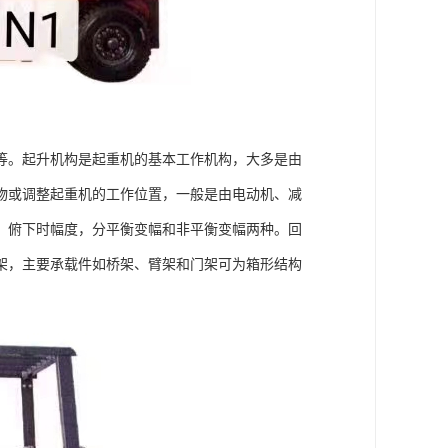
等。起升机构是起重机的基本工作机构，大多是由
物或调整起重机的工作位置，一般是由电动机、减
，俯下时幅度，分平衡变幅和非平衡变幅两种。回
架，主要承载件如桥架、臂架和门架可为箱形结构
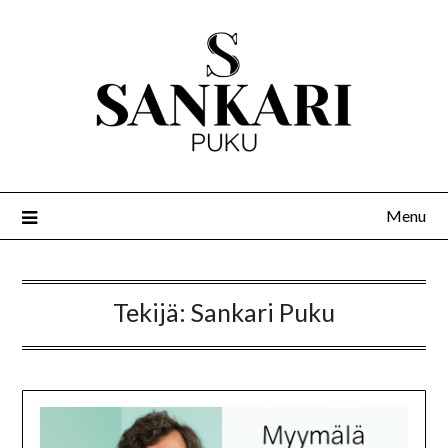
Menu
Tekijä:
Sankari Puku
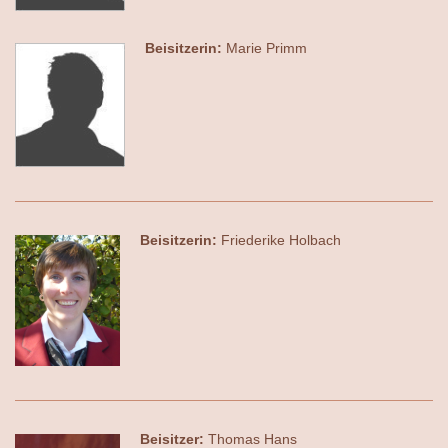
Beisitzerin:
Marie Primm
Beisitzerin:
Friederike Holbach
Beisitzer:
Thomas Hans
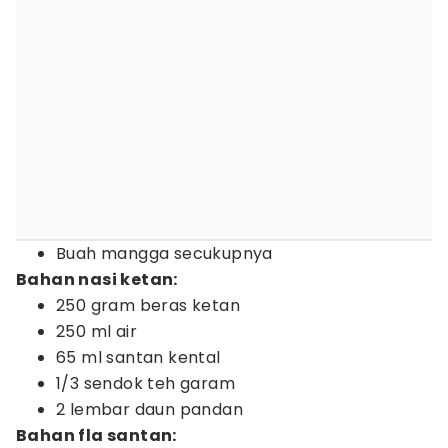
Buah mangga secukupnya
Bahan nasi ketan:
250 gram beras ketan
250 ml air
65 ml santan kental
1/3 sendok teh garam
2 lembar daun pandan
Bahan fla santan:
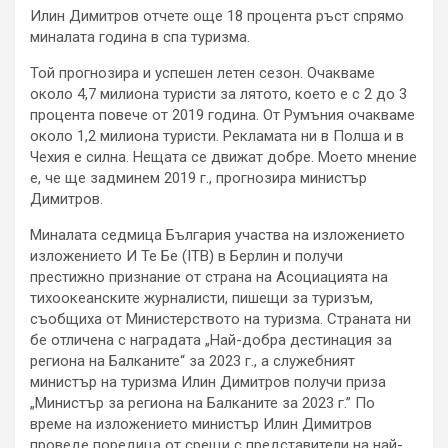
Илин Димитров отчете още 18 процента ръст спрямо
миналата година в спа туризма.
Той прогнозира и успешен летен сезон. Очакваме
около 4,7 милиона туристи за лятото, което е с 2 до 3
процента повече от 2019 година. От Румъния очакваме
около 1,2 милиона туристи. Рекламата ни в Полша и в
Чехия е силна. Нещата се движат добре. Моето мнение
е, че ще задминем 2019 г., прогнозира министър
Димитров.
Миналата седмица България участва на изложението
изложението И Те Бе (ITB) в Берлин и получи
престижно признание от страна на Асоциацията на
тихоокеанските журналисти, пишещи за туризъм,
съобщиха от Министерството на туризма. Страната ни
бе отличена с наградата „Най-добра дестинация за
региона на Балканите“ за 2023 г., а служебният
министър на туризма Илин Димитров получи приза
„Министър за региона на Балканите за 2023 г.” По
време на изложението министър Илин Димитров
проведе поредица от срещи с представители на най-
----------------
THE PROBLEM ▸ The entire listing above, minus its pictures, should be copied out exactly.

SOLUTION TO THE PROBLEM ▸
等。起升机构是起重机的基本工作机构，大多是由
物或调整起重机的工作位置，一般是由电动机、减
，俯下时幅度，分平衡变幅和非平衡变幅两种。回
架，主要承载件如桥架、臂架和门架可为箱形结构
Menu
Tekijä:
Sankari Puku
Beisitzerin:
Marie Primm
Beisitzerin:
Friederike Holbach
Beisitzer:
Thomas Hans
Buah mangga secukupnya
Bahan nasi ketan:
250 gram beras ketan
250 ml air
65 ml santan kental
1/3 sendok teh garam
2 lembar daun pandan
Bahan fla santan:
Илин Димитров отчете още 18 процента ръст спрямо
миналата година в спа туризма.
Той прогнозира и успешен летен сезон. Очакваме
около 4,7 милиона туристи за лятото, което е с 2 до 3
процента повече от 2019 година. От Румъния очакваме
около 1,2 милиона туристи. Рекламата ни в Полша и в
Чехия е силна. Нещата се движат добре. Моето мнение
е, че ще задминем 2019 г., прогнозира министър
Димитров.
Миналата седмица България участва на изложението
изложението И Те Бе (ITB) в Берлин и получи
престижно признание от страна на Асоциацията на
тихоокеанските журналисти, пишещи за туризъм,
съобщиха от Министерството на туризма. Страната ни
бе отличена с наградата „Най-добра дестинация за
региона на Балканите“ за 2023 г., а служебният
министър на туризма Илин Димитров получи приза
„Министър за региона на Балканите за 2023 г.” По
време на изложението министър Илин Димитров
проведе поредица от срещи с представители на най-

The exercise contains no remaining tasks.